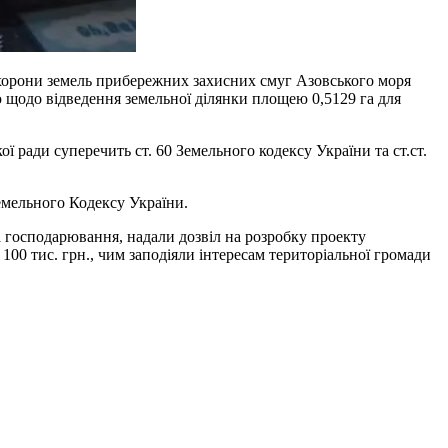
 охорони земель прибережних захисних смуг Азовського моря
 щодо відведення земельної ділянки площею 0,5129 га для
ї ради суперечить ст. 60 Земельного кодексу України та ст.ст.
Земельного Кодексу України.
 господарювання, надали дозвіл на розробку проекту
00 тис. грн., чим заподіяли інтересам територіальної громади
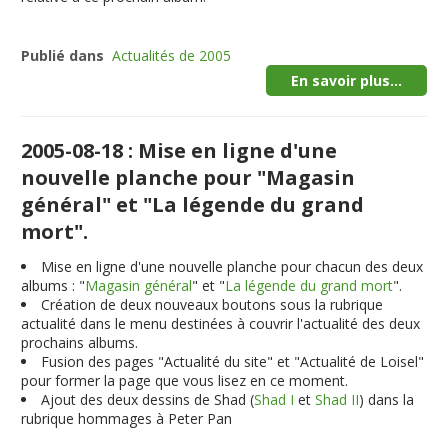
Publié dans
Actualités de 2005
En savoir plus...
2005-08-18 : Mise en ligne d'une
nouvelle planche pour "Magasin
général" et "La légende du grand
mort".
Mise en ligne d'une nouvelle planche pour chacun des deux
albums : "
Magasin général
" et "
La légende du grand mort
".
Création de deux nouveaux boutons sous la rubrique
actualité dans le menu destinées à couvrir l'actualité des deux
prochains albums.
Fusion des pages "Actualité du site" et "Actualité de Loisel"
pour former la page que vous lisez en ce moment.
Ajout des deux dessins de Shad (
Shad I
et
Shad II
) dans la
rubrique hommages à Peter Pan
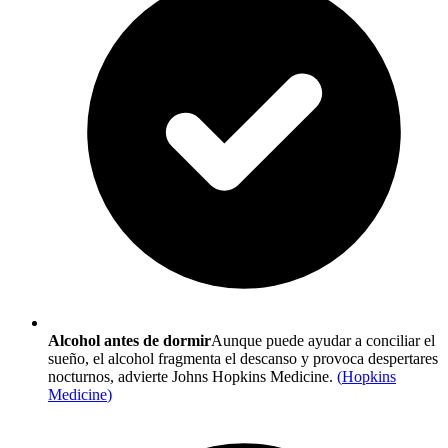
Alcohol antes de dormir
Aunque puede ayudar a conciliar el
sueño, el alcohol fragmenta el descanso y provoca despertares
nocturnos, advierte Johns Hopkins Medicine.
(
Hopkins
Medicine
)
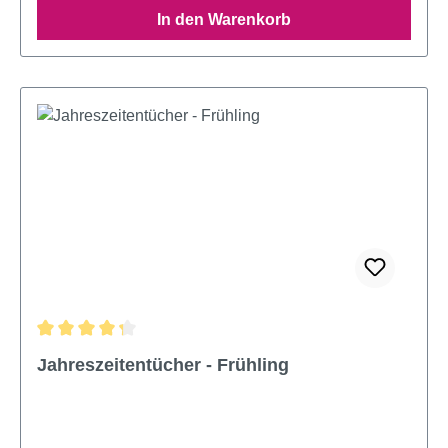
In den Warenkorb
Durchschnittliche Bewertung von 4.36 von 5 Sternen
Jahreszeitentücher - Frühling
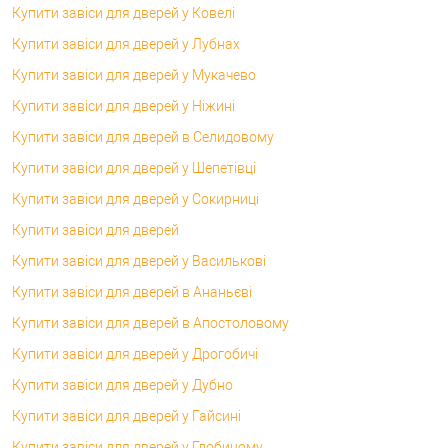
Купити завіси для дверей у Ковелі
Купити завіси для дверей у Лубнах
Купити завіси для дверей у Мукачево
Купити завіси для дверей у Ніжині
Купити завіси для дверей в Селидовому
Купити завіси для дверей у Шепетівці
Купити завіси для дверей у Сокирниці
Купити завіси для дверей
Купити завіси для дверей у Василькові
Купити завіси для дверей в Ананьєві
Купити завіси для дверей в Апостоловому
Купити завіси для дверей у Дрогобичі
Купити завіси для дверей у Дубно
Купити завіси для дверей у Гайсині
Купити завіси для дверей у Глобиному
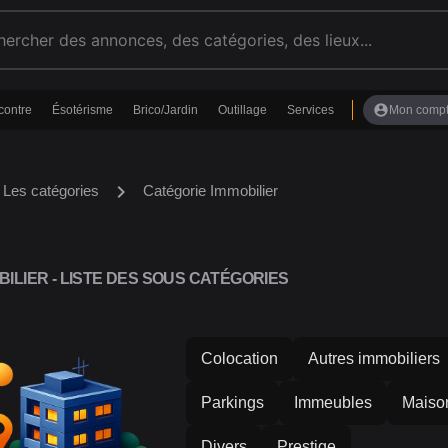
account_circle
contre
Ésotérisme
Brico/Jardin
Outillage
Services
Mon comp
chevron_right
Les catégories
Catégorie Immobilier
ILIER - LISTE DES SOUS CATÉGORIES
Colocation
Autres immobiliers
Parkings
Immeubles
Maiso
Divers
Prestige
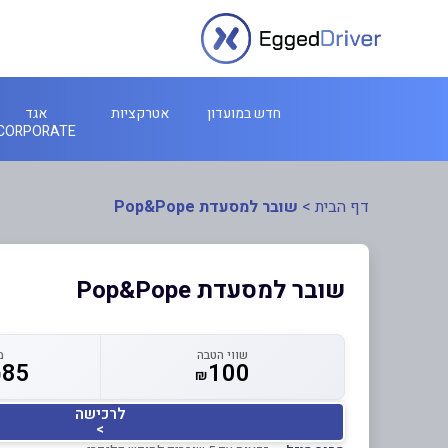
חדש במועדון
אטרקציות
אגד
CORPORATE
דף הבית
>
שובר למסעדת Pop&Pope
שובר למסעדת Pop&Pope
שווי הטבה
מ
85
100
₪
₪
לרכישה
>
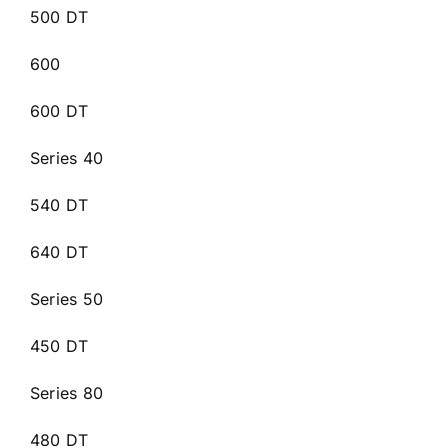
500 DT
600
600 DT
Series 40
540 DT
640 DT
Series 50
450 DT
Series 80
480 DT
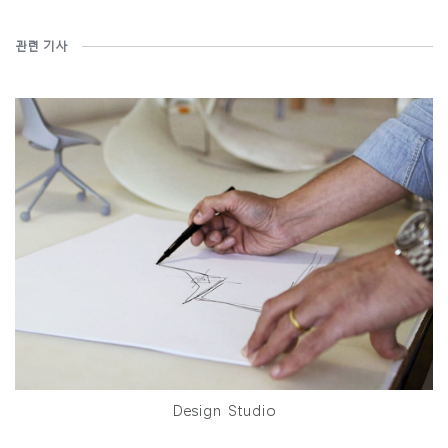
관련 기사
Design Studio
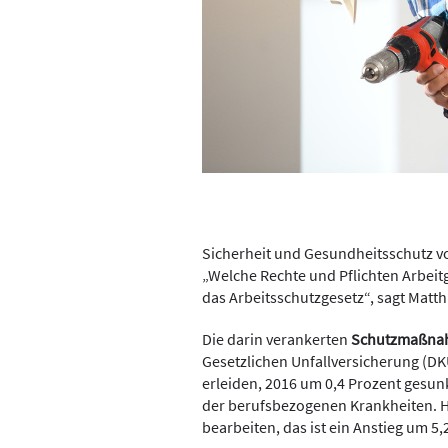
Sicherheit und Gesundheitsschutz vo
„Welche Rechte und Pflichten Arbeit
das Arbeitsschutzgesetz“, sagt Matt
Die darin verankerten
Schutzmaßna
Gesetzlichen Unfallversicherung (DKU
erleiden, 2016 um 0,4 Prozent gesunk
der berufsbezogenen Krankheiten. Hi
bearbeiten, das ist ein Anstieg um 5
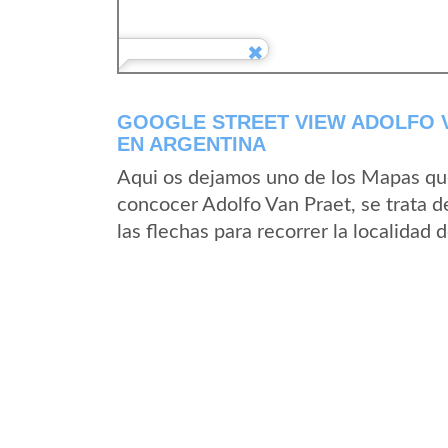
GOOGLE STREET VIEW ADOLFO V
EN ARGENTINA
Aqui os dejamos uno de los Mapas que 
concocer Adolfo Van Praet, se trata d
las flechas para recorrer la localidad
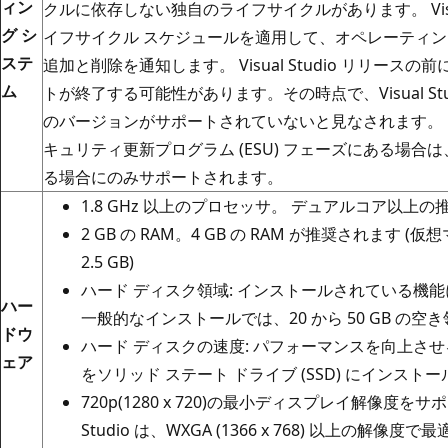
ィン
クルに依存しない独自のライフサイクルがあります。 Visua
グ シ
イフサイクル スケジュールを適用して、オペレーティン
ステ
追加と削除を通知します。 Visual Studio リリー
ム
トが終了する可能性があります。その時点で、Visual St
のバージョンがサポートされていないと見なされます。 
キュリティ更新プログラム (ESU) フェーズにある場合
る場合にのみサポートされます。
1.8 GHz 以上のプロセッサ。 デュアルコア以上の
2 GB の RAM。4 GB の RAM が推奨されます
2.5 GB)
ハード ディスク領域: インストールされている機能に
ハー
一般的なインストールでは、20 から 50 GB の
ドウ
ハード ディスクの速度: パフォーマンスを向上させるには、W
ェア
をソリッド ステート ドライブ (SSD) にインスト
720p(1280 x 720)の最小ディスプレイ解像度をサ
Studio は、WXGA (1366 x 768) 以上の解像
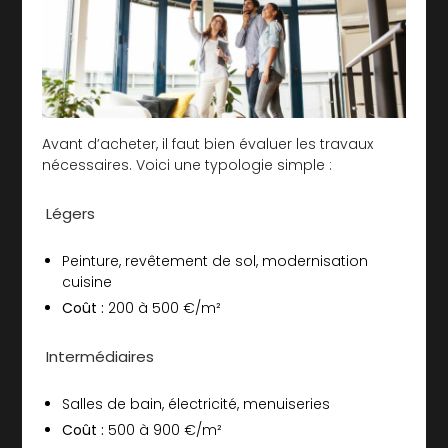
Avant d’acheter, il faut bien évaluer les travaux
nécessaires. Voici une typologie simple :
Légers
Peinture, revêtement de sol, modernisation
cuisine
Coût :
200 à 500 €/m²
Intermédiaires
Salles de bain, électricité, menuiseries
Coût :
500 à 900 €/m²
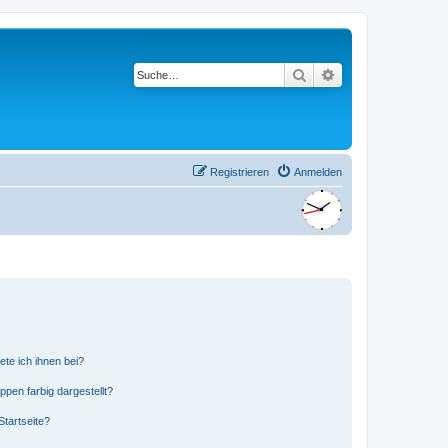
Suche
Erweiterte Suche
Registrieren
Anmelden
ete ich ihnen bei?
en farbig dargestellt?
tartseite?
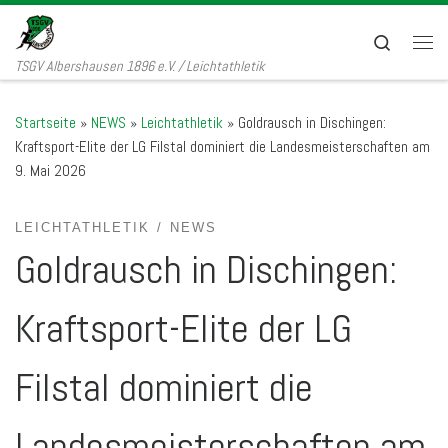
Zum Inhalt springen
Search
Men
TSGV Albershausen 1896 e.V. / Leichtathletik
Startseite
»
NEWS
»
Leichtathletik
»
Goldrausch in Dischingen:
Kraftsport-Elite der LG Filstal dominiert die Landesmeisterschaften am
9. Mai 2026
LEICHTATHLETIK
NEWS
Goldrausch in Dischingen:
Kraftsport-Elite der LG
Filstal dominiert die
Landesmeisterschaften am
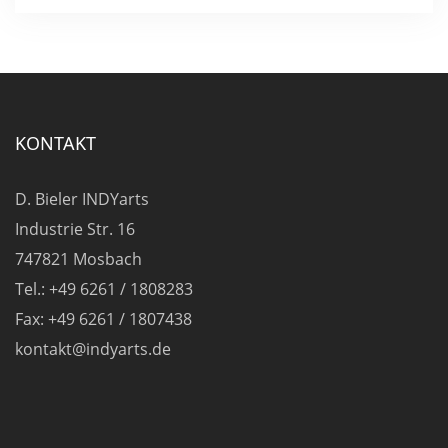
KONTAKT
D. Bieler INDYarts
Industrie Str. 16
747821 Mosbach
Tel.: +49 6261 / 1808283
Fax: +49 6261 / 1807438
kontakt@indyarts.de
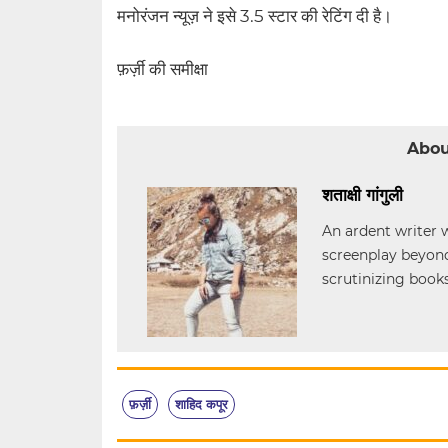
मनोरंजन न्यूज़ ने इसे 3.5 स्टार की रेटिंग दी है।
फ़र्ज़ी की समीक्षा
Abou
शताक्षी गांगुली
An ardent writer w
screenplay beyond
scrutinizing book
फ़र्ज़ी
शाहिद कपूर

▬▬▬▬▬▬▬▬▬▬

DIRECTIONS: Return every entry above word for word, leaving pictures out.

SOLUTION TO THE EXERCISE:
 охорони земель прибережних захисних смуг Азовського моря
 щодо відведення земельної ділянки площею 0,5129 га для
ї ради суперечить ст. 60 Земельного кодексу України та ст.ст.
Земельного Кодексу України.
 господарювання, надали дозвіл на розробку проекту
00 тис. грн., чим заподіяли інтересам територіальної громади
Publié dans
Actualités de 2005
En savoir plus...
2005-08-18 : Mise en ligne d'une
nouvelle planche pour "Magasin
général" et "La légende du grand
mort".
Mise en ligne d'une nouvelle planche pour chacun des deux
albums : "
Magasin général
" et "
La légende du grand mort
".
Création de deux nouveaux boutons sous la rubrique
actualité dans le menu destinées à couvrir l'actualité des deux
prochains albums.
Fusion des pages "Actualité du site" et "Actualité de Loisel"
pour former la page que vous lisez en ce moment.
Ajout des deux dessins de Shad (
Shad I
et
Shad II
) dans la
rubrique hommages à Peter Pan
Alcohol antes de dormir
Aunque puede ayudar a conciliar el
sueño, el alcohol fragmenta el descanso y provoca despertares
nocturnos, advierte Johns Hopkins Medicine.
(
Hopkins
Medicine
)
In den Warenkorb
Durchschnittliche Bewertung von 4.36 von 5 Sternen
Jahreszeitentücher - Frühling
Купити завіси для дверей у Ковелі
Купити завіси для дверей у Лубнах
Купити завіси для дверей у Мукачево
Купити завіси для дверей у Ніжині
Купити завіси для дверей в Селидовому
Купити завіси для дверей у Шепетівці
Купити завіси для дверей у Сокирниці
Купити завіси для дверей
Купити завіси для дверей у Василькові
Купити завіси для дверей в Ананьєві
Купити завіси для дверей в Апостоловому
Купити завіси для дверей у Дрогобичі
Купити завіси для дверей у Дубно
Купити завіси для дверей у Гайсині
Купити завіси для дверей у Глобиному
account_circle
contre
Ésotérisme
Brico/Jardin
Outillage
Services
Mon comp
chevron_right
Les catégories
Catégorie Immobilier
ILIER - LISTE DES SOUS CATÉGORIES
Colocation
Autres immobiliers
Parkings
Immeubles
Maiso
Divers
Prestige
חדש במועדון
אטרקציות
אגד
CORPORATE
דף הבית
>
שובר למסעדת Pop&Pope
שובר למסעדת Pop&Pope
שווי הטבה
מ
85
100
₪
₪
לרכישה
>
500 DT
600
600 DT
Series 40
540 DT
640 DT
Series 50
450 DT
Series 80
480 DT
관련 기사
Design Studio
Sicherheit und Gesundheitsschutz vo
„Welche Rechte und Pflichten Arbeit
das Arbeitsschutzgesetz“, sagt Matt
Die darin verankerten
Schutzmaßna
Gesetzlichen Unfallversicherung (DKU
erleiden, 2016 um 0,4 Prozent gesunk
der berufsbezogenen Krankheiten. Hi
bearbeiten, das ist ein Anstieg um 5
GOOGLE STREET VIEW ADOLFO V
EN ARGENTINA
Aqui os dejamos uno de los Mapas que 
concocer Adolfo Van Praet, se trata d
las flechas para recorrer la localidad
ィン
クルに依存しない独自のライフサイクルがあります。 Visua
グ シ
イフサイクル スケジュールを適用して、オペレーティン
ステ
追加と削除を通知します。 Visual Studio リリー
ム
トが終了する可能性があります。その時点で、Visual St
のバージョンがサポートされていないと見なされます。 
キュリティ更新プログラム (ESU) フェーズにある場合
る場合にのみサポートされます。
1.8 GHz 以上のプロセッサ。 デュアルコア以上の
2 GB の RAM。4 GB の RAM が推奨されます
2.5 GB)
ハード ディスク領域: インストールされている機能に
ハー
一般的なインストールでは、20 から 50 GB の
ドウ
ハード ディスクの速度: パフォーマンスを向上させるには、W
ェア
をソリッド ステート ドライブ (SSD) にインスト
720p(1280 x 720)の最小ディスプレイ解像度をサ
Studio は、WXGA (1366 x 768) 以上の解像
Avant d’acheter, il faut bien évaluer les travaux
nécessaires. Voici une typologie simple :
Légers
Peinture, revêtement de sol, modernisation
cuisine
Coût :
200 à 500 €/m²
Intermédiaires
Salles de bain, électricité, menuiseries
Coût :
500 à 900 €/m²
Suche
Erweiterte Suche
Registrieren
Anmelden
ete ich ihnen bei?
en farbig dargestellt?
tartseite?
Zum Inhalt springen
Search
Men
TSGV Albershausen 1896 e.V. / Leichtathletik
Startseite
»
NEWS
»
Leichtathletik
»
Goldrausch in Dischingen:
Kraftsport-Elite der LG Filstal dominiert die Landesmeisterschaften am
9. Mai 2026
LEICHTATHLETIK
NEWS
Goldrausch in Dischingen:
Kraftsport-Elite der LG
Filstal dominiert die
Landesmeisterschaften am
KONTAKT
D. Bieler INDYarts
Industrie Str. 16
747821 Mosbach
Tel.: +49 6261 / 1808283
Fax: +49 6261 / 1807438
kontakt@indyarts.de
मनोरंजन न्यूज़ ने इसे 3.5 स्टार की रेटिंग दी है।
फ़र्ज़ी की समीक्षा
Abou
शताक्षी गांगुली
An ardent writer w
screenplay beyond
scrutinizing book
फ़र्ज़ी
शाहिद कपूर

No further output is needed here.